START Information shown

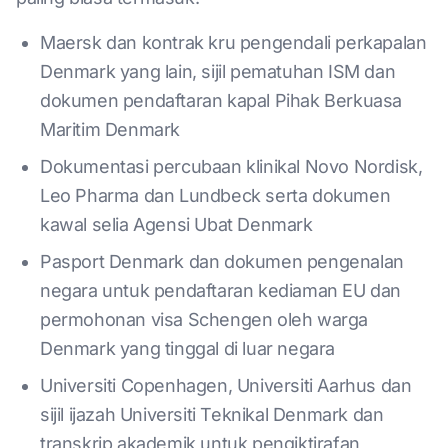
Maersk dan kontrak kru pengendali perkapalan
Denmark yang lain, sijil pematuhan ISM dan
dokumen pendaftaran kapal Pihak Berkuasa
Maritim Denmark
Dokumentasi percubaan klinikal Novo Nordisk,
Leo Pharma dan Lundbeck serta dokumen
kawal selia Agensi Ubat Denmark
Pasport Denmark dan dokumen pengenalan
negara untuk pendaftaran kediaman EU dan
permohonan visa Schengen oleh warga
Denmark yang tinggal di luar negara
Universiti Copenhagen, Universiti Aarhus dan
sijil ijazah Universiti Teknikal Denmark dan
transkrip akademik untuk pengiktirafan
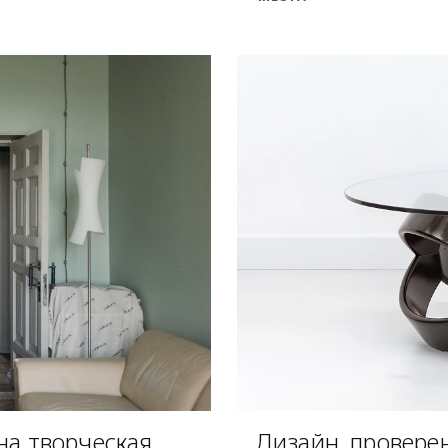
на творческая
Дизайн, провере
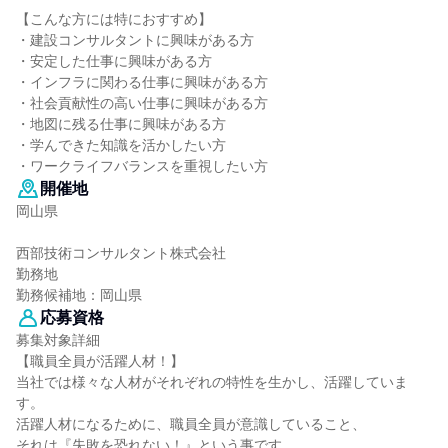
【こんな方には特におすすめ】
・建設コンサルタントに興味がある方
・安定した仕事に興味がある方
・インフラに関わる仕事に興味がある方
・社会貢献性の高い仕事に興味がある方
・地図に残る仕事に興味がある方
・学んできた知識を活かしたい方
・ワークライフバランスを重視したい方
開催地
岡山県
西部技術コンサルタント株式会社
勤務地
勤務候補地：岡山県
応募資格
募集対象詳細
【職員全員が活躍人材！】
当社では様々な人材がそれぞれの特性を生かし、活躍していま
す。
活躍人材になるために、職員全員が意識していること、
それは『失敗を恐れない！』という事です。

END Information shown
START Information shown

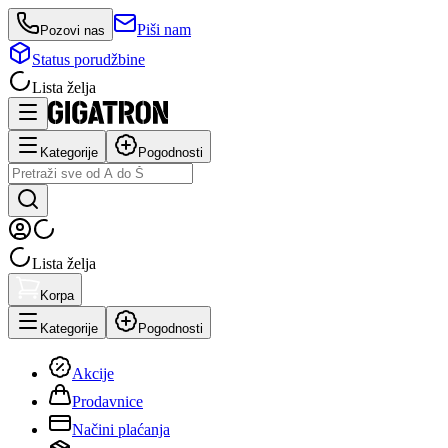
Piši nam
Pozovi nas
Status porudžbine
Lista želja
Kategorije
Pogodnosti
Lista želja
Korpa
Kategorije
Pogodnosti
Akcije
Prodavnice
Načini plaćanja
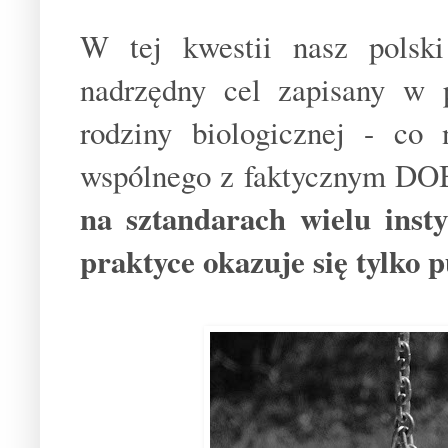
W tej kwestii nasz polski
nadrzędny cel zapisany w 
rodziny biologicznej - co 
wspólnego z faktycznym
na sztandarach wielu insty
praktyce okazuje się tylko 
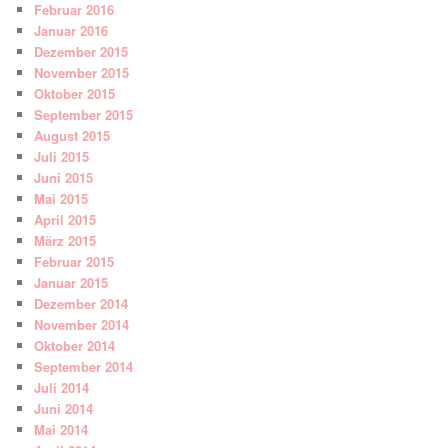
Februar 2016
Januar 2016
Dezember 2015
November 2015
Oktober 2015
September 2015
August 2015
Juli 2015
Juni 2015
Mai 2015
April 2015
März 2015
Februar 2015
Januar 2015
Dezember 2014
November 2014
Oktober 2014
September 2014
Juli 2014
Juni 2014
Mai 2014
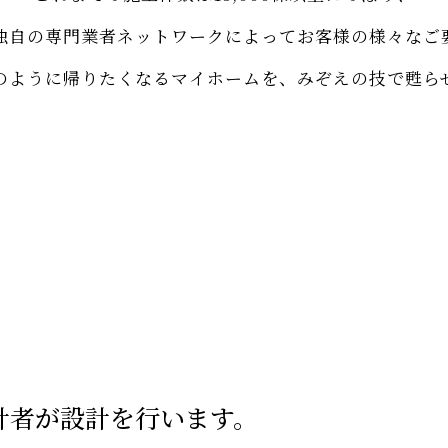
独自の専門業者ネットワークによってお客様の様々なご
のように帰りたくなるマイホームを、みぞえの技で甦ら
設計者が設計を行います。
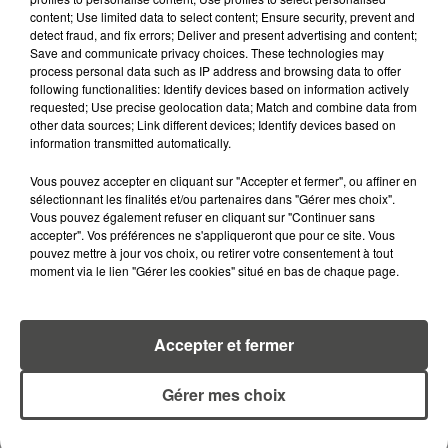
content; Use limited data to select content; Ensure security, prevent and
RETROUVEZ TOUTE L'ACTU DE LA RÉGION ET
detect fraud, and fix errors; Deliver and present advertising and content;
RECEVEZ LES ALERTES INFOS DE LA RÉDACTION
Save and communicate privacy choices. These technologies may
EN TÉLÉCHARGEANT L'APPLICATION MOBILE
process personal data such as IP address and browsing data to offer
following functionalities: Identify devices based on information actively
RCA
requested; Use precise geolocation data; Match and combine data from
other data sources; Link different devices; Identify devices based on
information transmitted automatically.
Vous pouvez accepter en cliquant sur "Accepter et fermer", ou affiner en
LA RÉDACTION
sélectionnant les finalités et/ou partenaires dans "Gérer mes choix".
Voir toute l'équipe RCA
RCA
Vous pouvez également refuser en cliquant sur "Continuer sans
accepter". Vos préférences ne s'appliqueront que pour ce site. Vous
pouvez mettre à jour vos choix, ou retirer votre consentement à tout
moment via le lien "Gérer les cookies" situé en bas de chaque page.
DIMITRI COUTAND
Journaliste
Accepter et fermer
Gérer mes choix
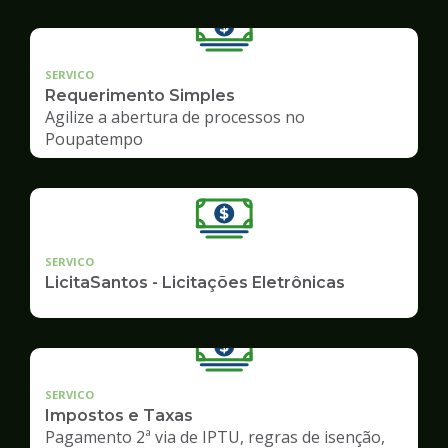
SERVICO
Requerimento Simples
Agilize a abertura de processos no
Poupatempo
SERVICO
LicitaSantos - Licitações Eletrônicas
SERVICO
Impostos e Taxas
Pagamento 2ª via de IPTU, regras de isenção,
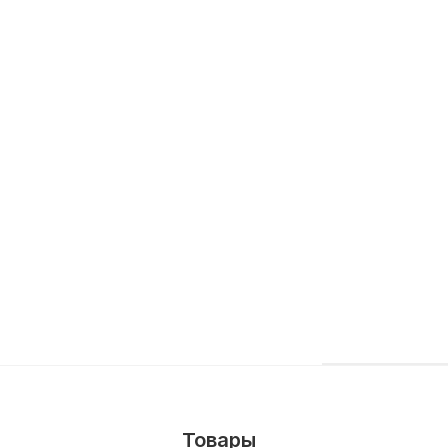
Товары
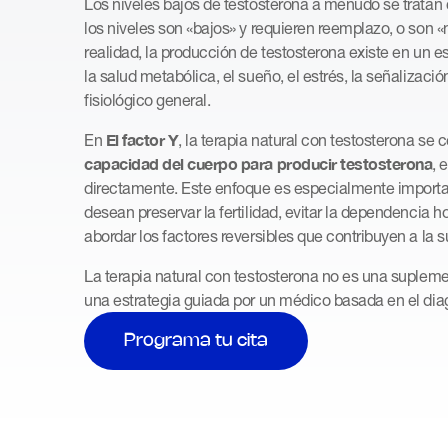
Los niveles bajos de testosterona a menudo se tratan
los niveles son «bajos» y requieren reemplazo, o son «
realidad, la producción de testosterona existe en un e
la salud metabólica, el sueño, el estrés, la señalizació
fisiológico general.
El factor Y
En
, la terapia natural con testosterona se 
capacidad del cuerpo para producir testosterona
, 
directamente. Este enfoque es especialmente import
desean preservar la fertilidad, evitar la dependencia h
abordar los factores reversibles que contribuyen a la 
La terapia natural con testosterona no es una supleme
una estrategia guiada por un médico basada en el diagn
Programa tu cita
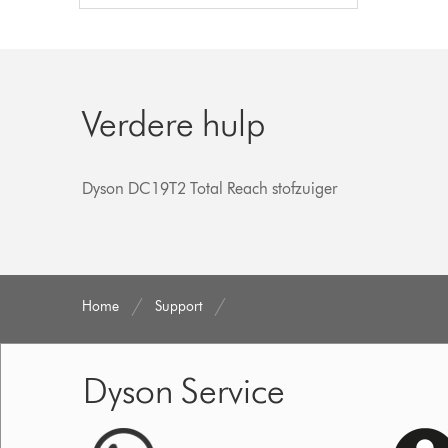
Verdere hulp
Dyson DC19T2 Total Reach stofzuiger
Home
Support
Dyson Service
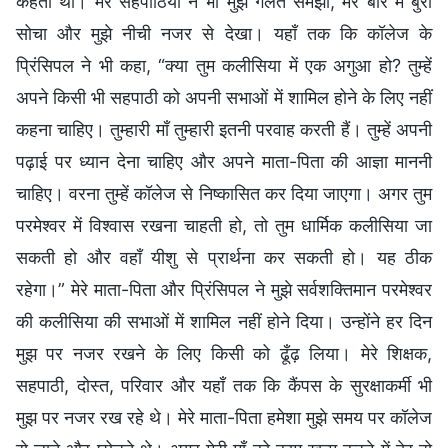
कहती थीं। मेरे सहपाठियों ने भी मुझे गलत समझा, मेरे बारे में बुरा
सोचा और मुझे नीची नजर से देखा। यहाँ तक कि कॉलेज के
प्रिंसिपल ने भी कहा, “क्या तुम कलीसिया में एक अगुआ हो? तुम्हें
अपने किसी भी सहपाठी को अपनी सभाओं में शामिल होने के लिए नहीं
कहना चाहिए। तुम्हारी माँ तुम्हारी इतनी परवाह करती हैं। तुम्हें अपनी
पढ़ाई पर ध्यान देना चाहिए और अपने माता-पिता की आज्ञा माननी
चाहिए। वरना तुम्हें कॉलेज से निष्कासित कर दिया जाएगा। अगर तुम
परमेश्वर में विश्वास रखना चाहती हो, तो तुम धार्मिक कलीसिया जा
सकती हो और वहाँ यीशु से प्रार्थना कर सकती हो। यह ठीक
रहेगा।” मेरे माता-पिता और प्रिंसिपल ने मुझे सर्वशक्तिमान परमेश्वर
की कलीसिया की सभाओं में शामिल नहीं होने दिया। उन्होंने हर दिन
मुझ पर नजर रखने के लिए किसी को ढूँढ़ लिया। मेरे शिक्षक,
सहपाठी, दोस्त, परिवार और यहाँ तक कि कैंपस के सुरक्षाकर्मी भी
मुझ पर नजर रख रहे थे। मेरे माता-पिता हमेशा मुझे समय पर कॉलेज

END Information shown

**Work to be completed**
Gather each line of the listing containing the word "pouvez" and show it.

**Solved exercise**
Vous pouvez accepter en cliquant sur "Accepter et fermer", ou affiner en
Vous pouvez également refuser en cliquant sur "Continuer sans
pouvez mettre à jour vos choix, ou retirer votre consentement à tout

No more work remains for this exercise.